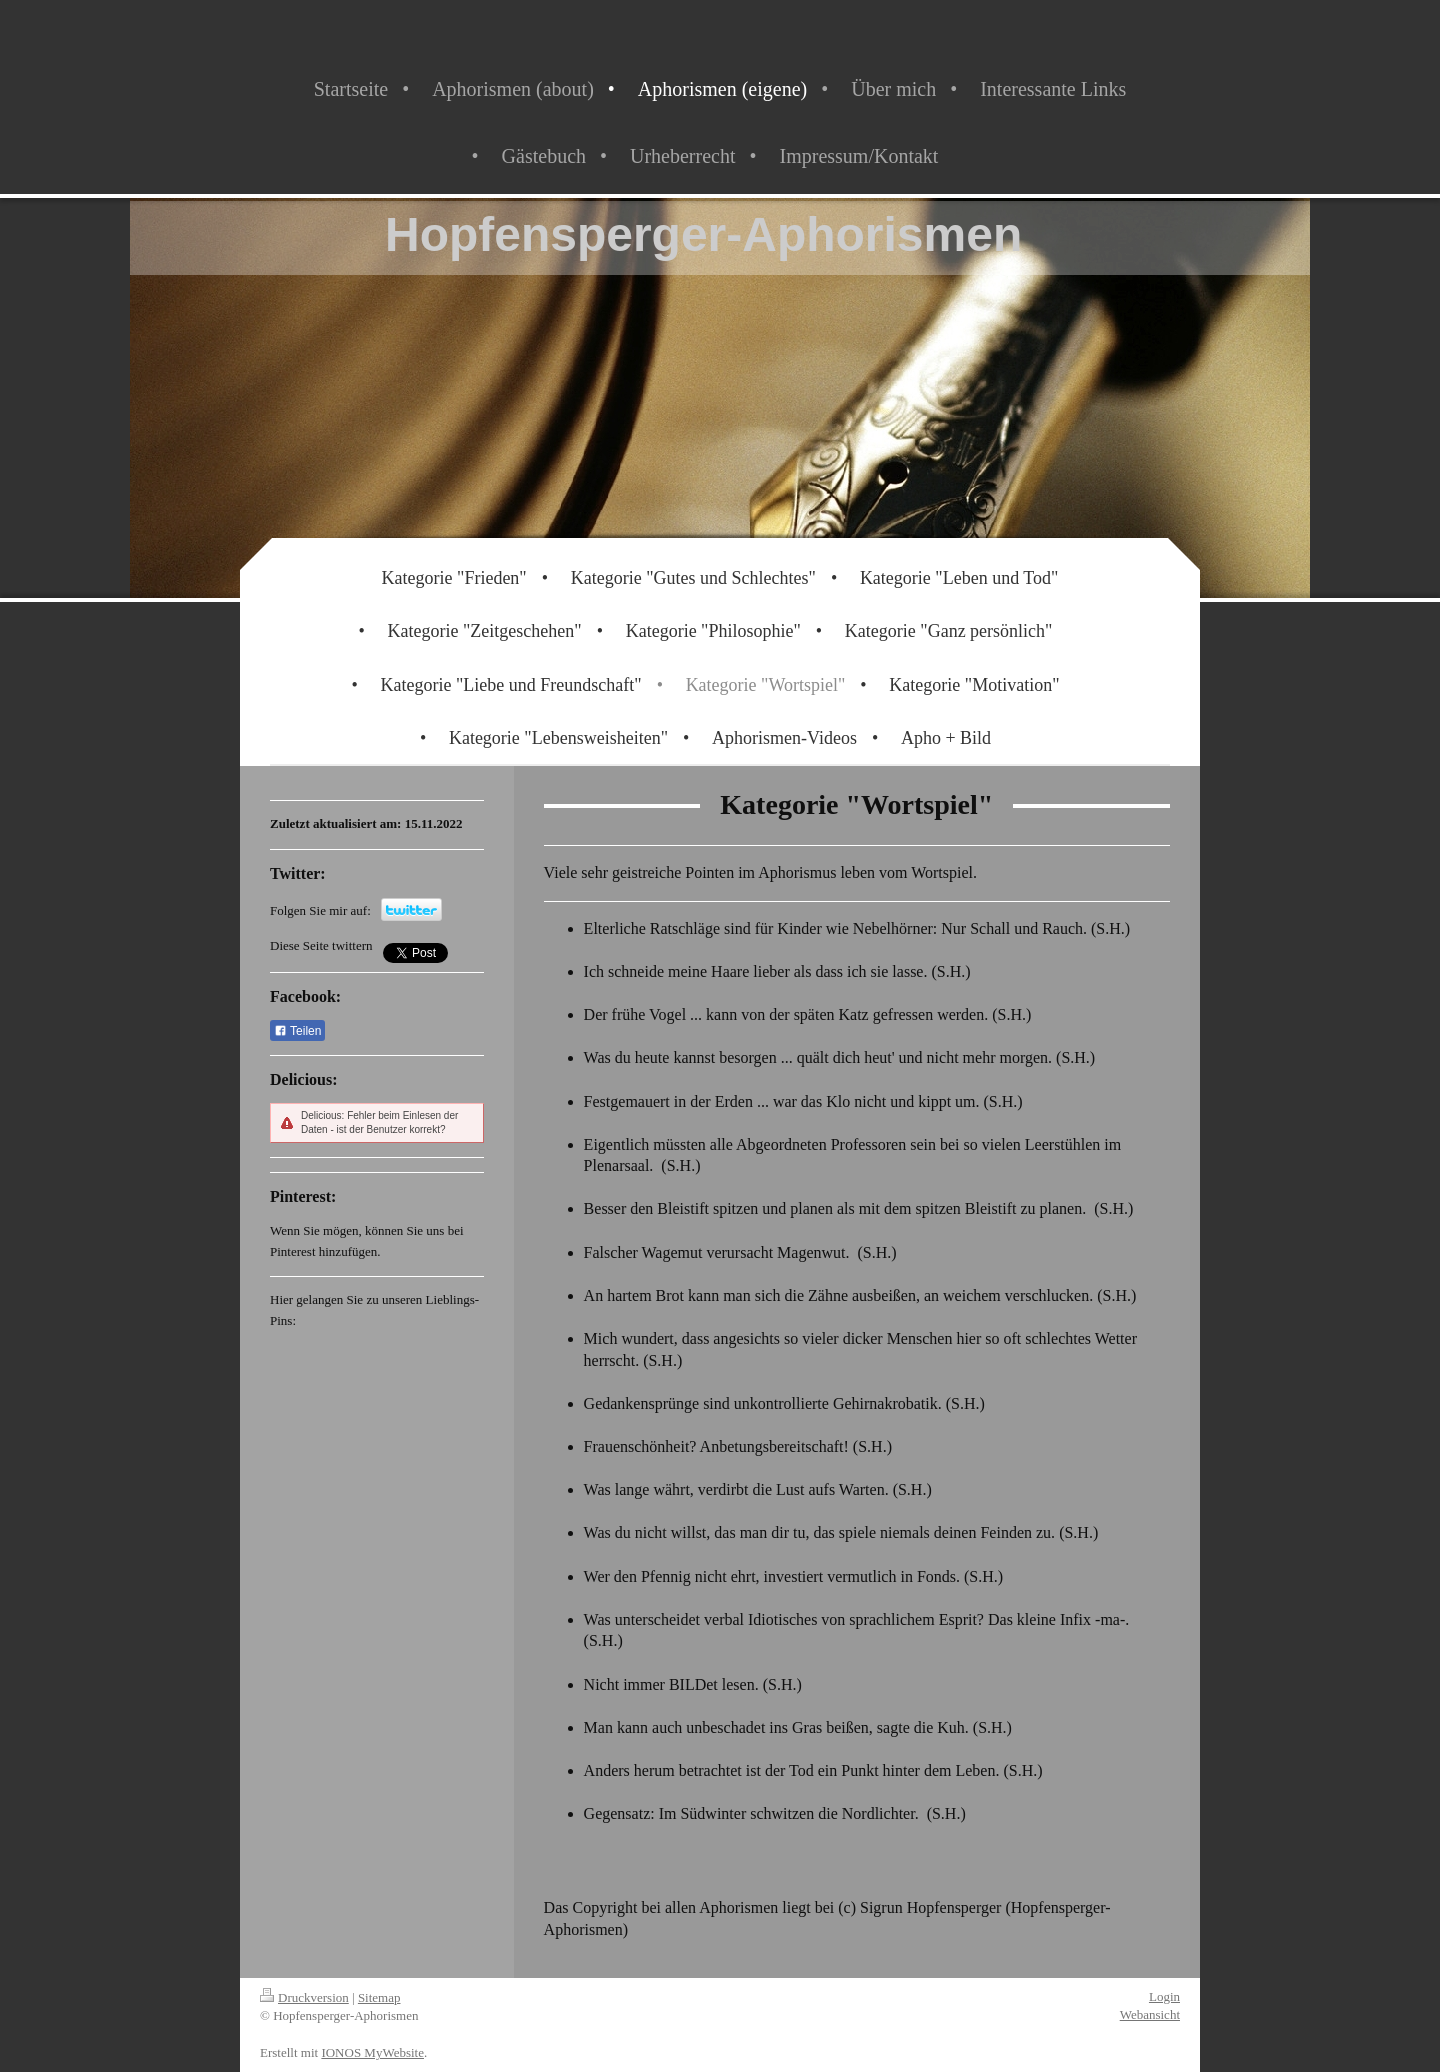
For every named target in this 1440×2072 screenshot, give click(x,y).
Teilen (297, 1031)
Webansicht (1150, 2014)
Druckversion (304, 1997)
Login (1164, 1996)
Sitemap (379, 1997)
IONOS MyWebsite (372, 2052)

---

## [TASK GOAL]
Images must not appear in the copy; reproduce everything else in the records verbatim.

## [EXPECTED OUTPUT]
For every named target in this 1440×2072 screenshot, give click(x,y).
Teilen (297, 1031)
Webansicht (1150, 2014)
Druckversion (304, 1997)
Login (1164, 1996)
Sitemap (379, 1997)
IONOS MyWebsite (372, 2052)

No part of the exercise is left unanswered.